Since you have teh whole tree you can select certain part where there are unusual growth patterns, crotch areas leading to burls. Times have indeed changed. Long time ago, teh in thing was a very uniform ring pattern till George Nakishima started making furniture with these unwanted beautiful wood.

I wld suggest that you download e-books from a torrent site adn do a search on wood or furniture. IF you pm me your email address, i shld be able to find some materials adn email it to you fi teh files are not too big.

THis opens another new dimension.. so much to know about wood if you are really into it.

By teh way.. walnut slabs for tables, benches or console tables are in demand. I read somewhere that walnut trees are stolen in USA due to the high price. YOu may have stumbled on a goldmine which can feed on your knife addiction! so check it out! Check out www.etsy.com and do a search on walnut slabs. that can be an eye opener for you. A good slab adn suitably dried can pay for a Devin, Burke, Rader and a Catcheside.. may be 3 out of the 4

THis I know as I am still in the hunt for a solid walnut slab.

a) one possibility is to team up with an artisan that mills his own wood. If you are not interested at the very least you can ask for teh best pieces adn still feed your addition ; if not have a walnut slab for a table or a console table.

b) if teh monetary compensation is too much for your compensation, I will gladly adn shamelessly accept one of your fine knives to feed my addiction.

have fun

rgds
d


----------



## pkjames (Apr 22, 2013)

you can get greenwood stabilizer and see if it works.
http://www.amazon.com/dp/B001DSZZ30/?tag=skimlinks_replacement-20


----------



## Zwiefel (Apr 22, 2013)

thanks guys!


----------



## Dream Burls (Apr 22, 2013)

I'd be curious to know if you got any further with this project. You need a limb that's at least 2 inch "caliper". Then your cuts will determine the direction and aesthetics of the figure. Good luck.


----------



## Mrmnms (Apr 22, 2013)

View attachment 14742
Walnut has great potential. Subtle. I'm liking mine. If your cut some, I'd be interested if it works out. Any tired looking branches?


----------



## Marko Tsourkan (Apr 22, 2013)

Don't. Not worth the effort, plus there is ton of kiln-dried, highly-figured walnut available. 

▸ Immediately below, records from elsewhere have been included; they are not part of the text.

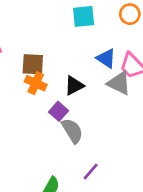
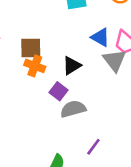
gray triangle: (119, 83) -> (115, 60), turned 30
gray semicircle: (72, 131) -> (73, 109), turned -70

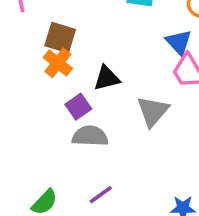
blue triangle: (100, 37) -> (179, 42), moved
gray triangle: (115, 60) -> (153, 111), moved

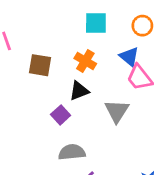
orange cross: (58, 63) -> (85, 61), moved
gray semicircle: (90, 136) -> (72, 152), moved

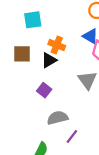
cyan square: (96, 23) -> (33, 20), moved
black triangle: (79, 91) -> (49, 60), moved

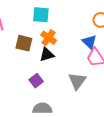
orange cross: (57, 45) -> (49, 38), moved

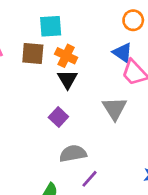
brown square: (24, 43) -> (33, 54), moved
black triangle: (47, 55) -> (67, 79), turned -35

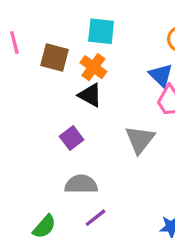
cyan square: (51, 26) -> (101, 31), moved
black triangle: (67, 79) -> (90, 95), turned -40

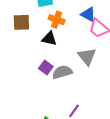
orange cross: (93, 67) -> (57, 20), moved
gray semicircle: (81, 184) -> (62, 72), moved

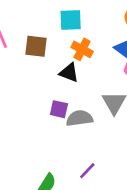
purple square: (46, 68) -> (59, 109), turned -32

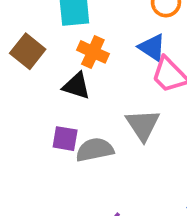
brown square: (36, 46) -> (28, 51), turned 35

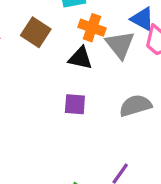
gray triangle: (143, 125) -> (120, 45), moved
gray semicircle: (95, 150) -> (135, 106), moved

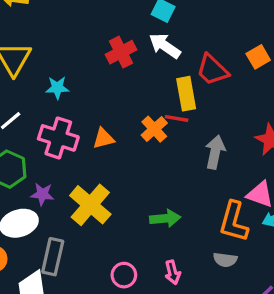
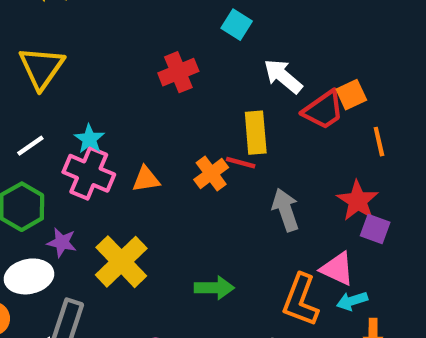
white arrow: (165, 46) -> (283, 76), moved
red trapezoid: (212, 70) -> (323, 110), moved, turned -84
cyan star: (57, 88) -> (89, 139), moved, turned 30
gray arrow: (215, 152) -> (285, 210), turned -36

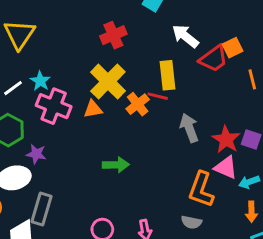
cyan star: (89, 139) -> (40, 81), moved
red star: (358, 201) -> (226, 140), moved
yellow cross: (121, 262) -> (108, 82), moved
green arrow: (214, 288) -> (116, 165), moved
cyan arrow: (352, 301) -> (249, 182), moved

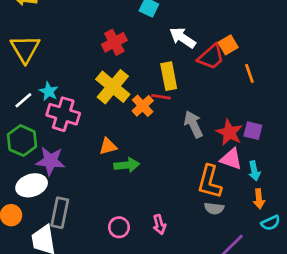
orange triangle: (93, 109) -> (108, 146), moved
purple star: (36, 154) -> (50, 161), size x1.5
cyan arrow: (249, 182) -> (254, 171), turned -78
gray semicircle: (191, 222) -> (214, 208), moved

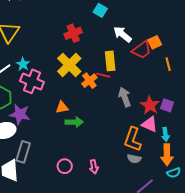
orange arrow: (259, 199) -> (167, 155), size x1.5

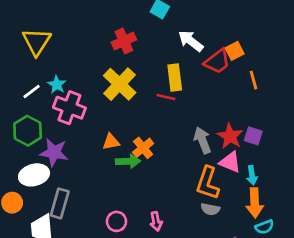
orange cross: (89, 81) -> (143, 148), moved
gray arrow: (125, 97) -> (202, 140), moved

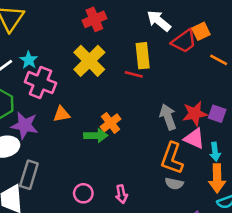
orange line: (253, 80) -> (219, 60), turned -48
red star: (230, 136) -> (195, 114), turned 30
orange triangle: (111, 142) -> (62, 114), moved

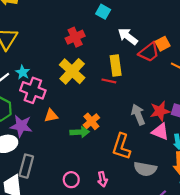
orange L-shape: (172, 158) -> (121, 146), moved
gray semicircle: (174, 184) -> (145, 169), size x1.5

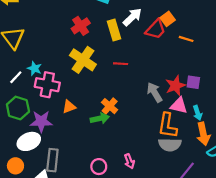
white arrow: (128, 36) -> (132, 17), turned 108
yellow rectangle: (116, 65) -> (114, 30), moved
orange L-shape: (121, 146) -> (167, 126), moved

Wood has to have under 10% moisture content to take stabilizing well. Typically, a year or two (or three in some species) of air drying brings the moisture content down to 20-30% in a fallen tree. Then you proceed with a kiln-drying for several months to bring MC further down to 7-8%. You get my point. 

Best (highly figured) pieces come from certain parts of a tree (crotch, burl caps, etc). Cutting off a brunch will yield probably a mediocre piece. Besides, how are you going to re-saw it? Unless you are good with an axe, you get an awkward piece to deal with.

At a local lumber yard you can find highly figured walnut for $12/BF (Board Foot) and really nice handles blanks go for up to $20 on the net. 
M


----------



## Zwiefel (Apr 22, 2013)

Thanks Marko...between this thread, some googling, and a conversation with a friend, I had arrived at exactly your point.

My only reason for it is that this tree is from the yard of the house my wife grew up in, so it would be a nice, sentimental handle. I think maybe I'll cut the branch, peel the bark, and toss it in the garage for a few years. Come back to this much later on.


----------



## Dream Burls (Apr 22, 2013)

Zwiefel said:


> My only reason for it is that this tree is from the yard of the house my wife grew up in, so it would be a nice, sentimental handle. I think maybe I'll cut the branch, peel the bark, and toss it in the garage for a few years. Come back to this much later on.



Now that's what a call a plan.


----------